26 Much depends upon whether I accept the medical opinions on the one hand of Messrs Kossmann, Maartens and Dr Murphy, or on the other hand, Dr Kostos for the defendant. It is somewhat unusual that Dr Kostos made the physical findings on examination as noted in his reports. No other doctor, neither treating nor consultant, has made such findings, and come to the conclusions as has Dr Kostos. I am unable to explain those findings, but prefer the opinions of the other practitioners and their conclusions as to the nature and extent of the plaintiff’s injury. I accept the views of Mr Maartens in his report of 10 December 2010, where he comments critically upon the observations of Dr Kostos.[7]
[7]PCB 61
27 I accept that the plaintiff did suffer pain in his thoracic spine in accordance with the report of Dr Lipp at the time of the incident, but further accept the evidence of the plaintiff, and the observations of Dr Murphy, that that pain “settled” into pain predominantly emanating in the lumbar spine. I accept the opinions of most doctors that the radiology shows disc prolapses at L4-5 and L5-S1 sufficiently significant, when matched with physical examinations, for Mr Maartens to suggest surgery at those levels.

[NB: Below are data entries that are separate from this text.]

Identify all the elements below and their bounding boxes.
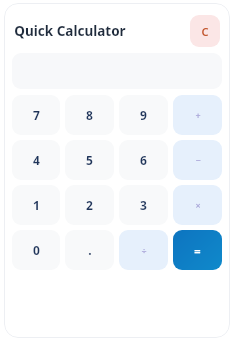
button[interactable]: 3 [119, 185, 168, 225]
button[interactable]: 7 [12, 95, 60, 135]
staticText: 0 [33, 242, 40, 258]
button[interactable]: 5 [65, 140, 114, 180]
staticText: − [195, 154, 201, 166]
staticText: 8 [86, 107, 93, 123]
staticText: 1 [33, 197, 40, 213]
button[interactable]: 0 [12, 230, 60, 270]
staticText: 3 [140, 197, 147, 213]
button[interactable]: 6 [119, 140, 168, 180]
staticText: Quick Calculator [14, 22, 126, 40]
button[interactable]: = [173, 230, 222, 270]
button[interactable]: 1 [12, 185, 60, 225]
button[interactable]: × [173, 185, 222, 225]
button[interactable]: 9 [119, 95, 168, 135]
staticText: . [88, 242, 92, 258]
staticText: 4 [33, 152, 40, 168]
staticText: = [194, 243, 201, 258]
button[interactable]: Clear [190, 15, 220, 47]
staticText: × [195, 199, 201, 211]
button[interactable]: 4 [12, 140, 60, 180]
staticText: 9 [140, 107, 147, 123]
staticText: 6 [140, 152, 147, 168]
button[interactable]: 2 [65, 185, 114, 225]
button[interactable]: . [65, 230, 114, 270]
staticText: 7 [33, 107, 40, 123]
button[interactable]: 8 [65, 95, 114, 135]
button[interactable]: ÷ [119, 230, 168, 270]
button[interactable]: − [173, 140, 222, 180]
staticText: 2 [86, 197, 93, 213]
staticText: 5 [86, 152, 93, 168]
button[interactable]: + [173, 95, 222, 135]
staticText: ÷ [141, 244, 147, 256]
staticText: C [201, 24, 209, 39]
staticText: + [195, 109, 201, 121]
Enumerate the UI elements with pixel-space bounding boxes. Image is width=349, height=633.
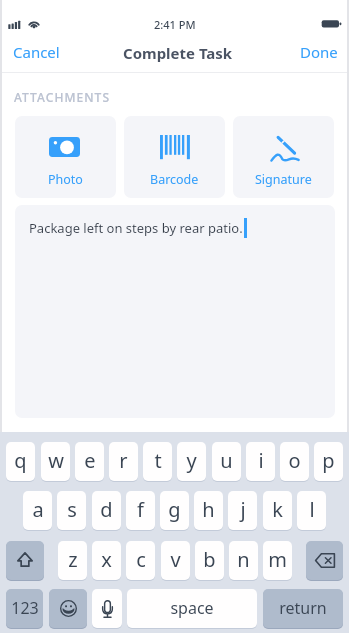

28 I accept the complaints of significant pain made by the plaintiff emanating from his lumbar spine, with referred pain to the legs, in particular to the right side. This has required treatment over a considerable period, largely conservative, and with significant pain relieving medication. I accept the evidence of the plaintiff that many of his social and domestic activities are compromised.
29 In relation to the plaintiff’s work capacity, the plaintiff is a person of limited education and little training. He has only ever really worked as a truck driver. I accept the opinion of most doctors that his capacity to return to truck driving is significantly limited and it is unlikely he will be able to resume that work. I accept that given his limited education and training, there are only very modest prospects for him to resume work in any other field. Realistically, he has little if any work capacity.
30 In all these circumstances, the plaintiff’s application, both as to pain and suffering and economic loss succeeds. I shall make consequent orders.